AJ Bell financial analyst Laith Khalaf said investors should be on “high alert” for a CGT tax raid.
“The OTS has teed the Chancellor up to boost Treasury revenues by raising capital gains tax and we know how creaky government finances are after it’s thrown the kitchen sink at the pandemic.
“If a coronavirus vaccine starts to alleviate health concerns next year, the government’s attention will quickly turn to repairing the huge hole in its budget and CGT looks like it’s very much in the crosshairs. The Chancellor ordered this review of capital tax and while recommendations are conditional rather than categoric, it seems like change is afoot, possibly in a spring Budget.”
He added: “If CGT rates are increased, there could be a fire sale of assets as investors sitting on big gains seek to take advantage of current rates before any deadline for transition. Investors would also likely flock to pensions and ISAs, where gains are not subject to capital gains tax.
“There is still the question of whether this will prove politically palatable, as this isn’t the kind of policy a Conservative government would typically like to bring in.

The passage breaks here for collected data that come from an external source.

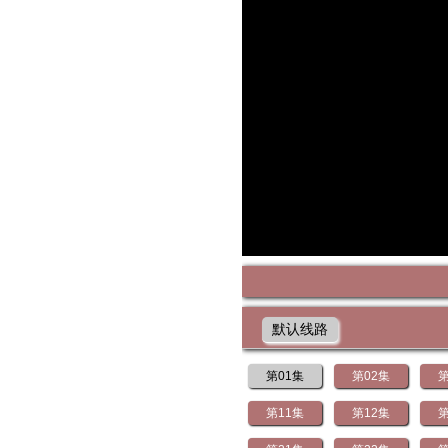
默认线路
第01集
第02集
第
第11集
第12集
第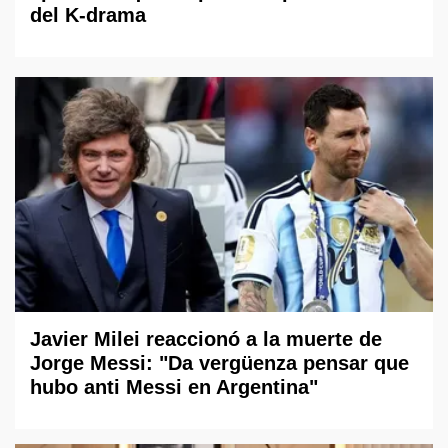
del K-drama
Javier Milei reaccionó a la muerte de
Jorge Messi: "Da vergüenza pensar que
hubo anti Messi en Argentina"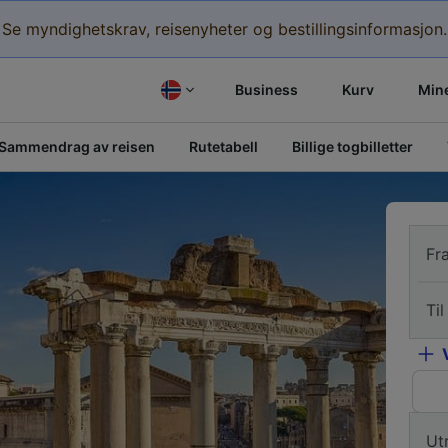
Se myndighetskrav, reisenyheter og bestillingsinformasjon.
Business
Kurv
Mine
Sammendrag av reisen
Rutetabell
Billige togbilletter
Fr
Til
Ut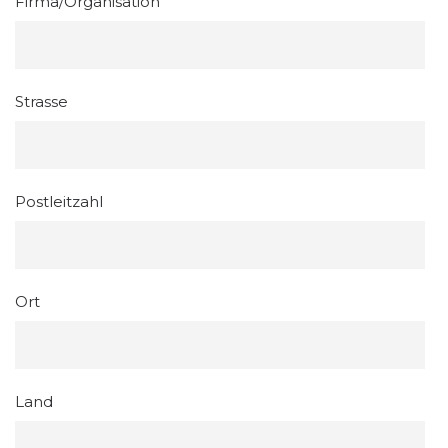
Firma/Organisation
Strasse
Postleitzahl
Ort
Land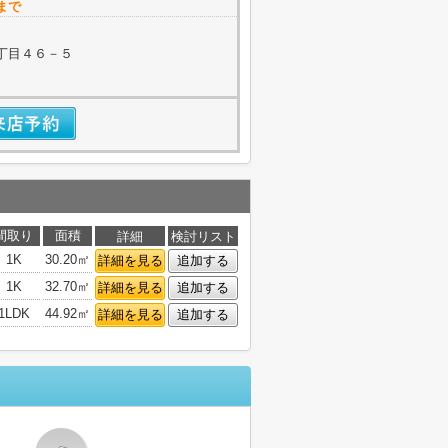
まで
丁目４６－５
間取り
面積
詳細
検討リスト
1K
30.20㎡
詳細を見る
追加する
1K
32.70㎡
詳細を見る
追加する
1LDK
44.92㎡
詳細を見る
追加する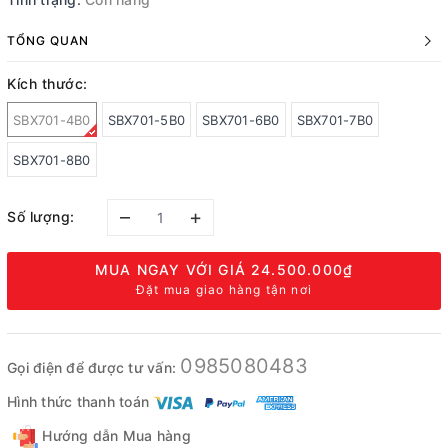
TỔNG QUAN
Kích thước:
SBX701-4B0
SBX701-5B0
SBX701-6B0
SBX701-7B0
SBX701-8B0
–
+
Số lượng:
MUA NGAY VỚI GIÁ
24.500.000₫
Đặt mua giao hàng tận nơi
0985080483
Gọi điện để được tư vấn:
Hình thức thanh toán
Hướng dẫn Mua hàng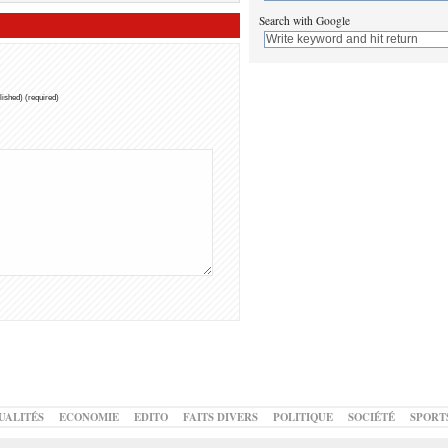
Search with Google
blished) (required)
UALITÉS
ECONOMIE
EDITO
FAITS DIVERS
POLITIQUE
SOCIÉTÉ
SPORT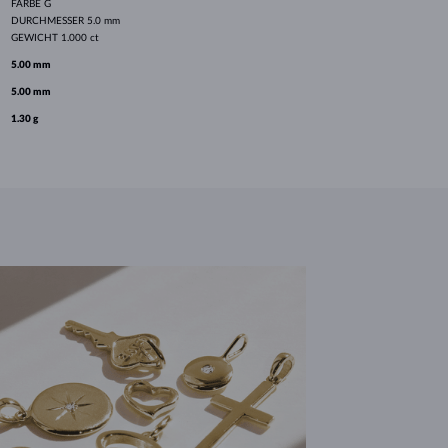
FARBE
G
DURCHMESSER
5.0 mm
GEWICHT
1.000 ct
5.00 mm
5.00 mm
1.30 g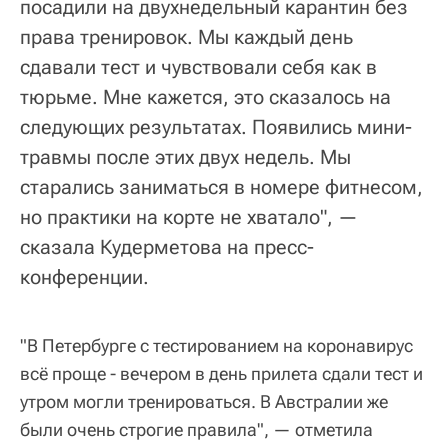
посадили на двухнедельный карантин без
права тренировок. Мы каждый день
сдавали тест и чувствовали себя как в
тюрьме. Мне кажется, это сказалось на
следующих результатах. Появились мини-
травмы после этих двух недель. Мы
старались заниматься в номере фитнесом,
но практики на корте не хватало", —
сказала Кудерметова на пресс-
конференции.
"В Петербурге с тестированием на коронавирус
всё проще - вечером в день прилета сдали тест и
утром могли тренироваться. В Австралии же
были очень строгие правила", — отметила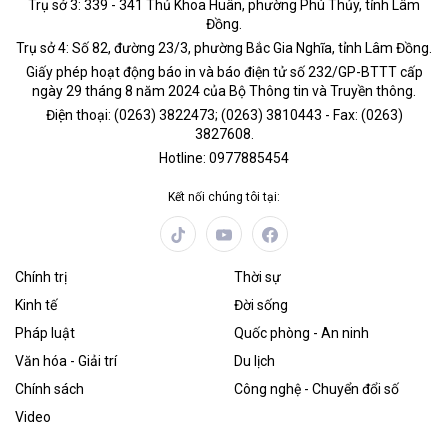
Trụ sở 3: 339 - 341 Thủ Khoa Huân, phường Phú Thủy, tỉnh Lâm
Đồng.
Trụ sở 4: Số 82, đường 23/3, phường Bắc Gia Nghĩa, tỉnh Lâm Đồng.
Giấy phép hoạt động báo in và báo điện tử số 232/GP-BTTT cấp
ngày 29 tháng 8 năm 2024 của Bộ Thông tin và Truyền thông.
Điện thoại: (0263) 3822473; (0263) 3810443 - Fax: (0263)
3827608.
Hotline: 0977885454
Kết nối chúng tôi tại:
Chính trị
Thời sự
Kinh tế
Đời sống
Pháp luật
Quốc phòng - An ninh
Văn hóa - Giải trí
Du lịch
Chính sách
Công nghệ - Chuyển đổi số
Video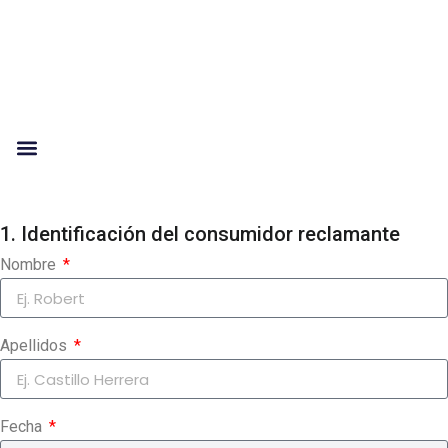
A problem was detected in the following Form. Submitting it
could result in errors. Please contact the site administrator.
1. Identificación del consumidor reclamante
Nombre
Apellidos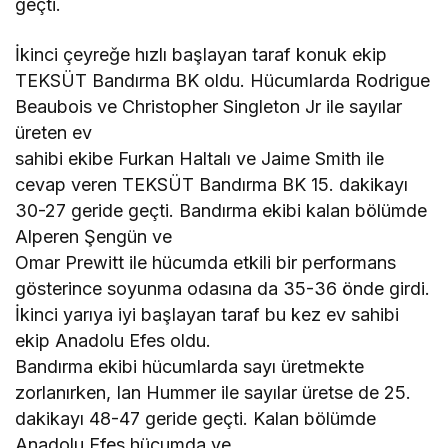
geçti.
İkinci çeyreğe hızlı başlayan taraf konuk ekip
TEKSÜT Bandırma BK oldu. Hücumlarda Rodrigue
Beaubois ve Christopher Singleton Jr ile sayılar
üreten ev
sahibi ekibe Furkan Haltalı ve Jaime Smith ile
cevap veren TEKSÜT Bandırma BK 15. dakikayı
30-27 geride geçti. Bandırma ekibi kalan bölümde
Alperen Şengün ve
Omar Prewitt ile hücumda etkili bir performans
gösterince soyunma odasına da 35-36 önde girdi.
İkinci yarıya iyi başlayan taraf bu kez ev sahibi
ekip Anadolu Efes oldu.
Bandırma ekibi hücumlarda sayı üretmekte
zorlanırken, Ian Hummer ile sayılar üretse de 25.
dakikayı 48-47 geride geçti. Kalan bölümde
Anadolu Efes hücumda ve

But then these are extraordinary times and the government has shown it’s willing to do all sorts of things which aren’t compatible with traditional Tory values of fiscal caution and light-touch government. Allegiance to lower taxation is also likely to prove a casualty of the pandemic.
“Looking at just how much money the government needs to recoup as a result of coronavirus, CGT is likely to be the thin end of the wedge, because it won’t balance the books on its own. Pfizer’s vaccine has given us a glimpse of life after the pandemic, but along with that hopeful outlook, we should prepare for tax rises too.”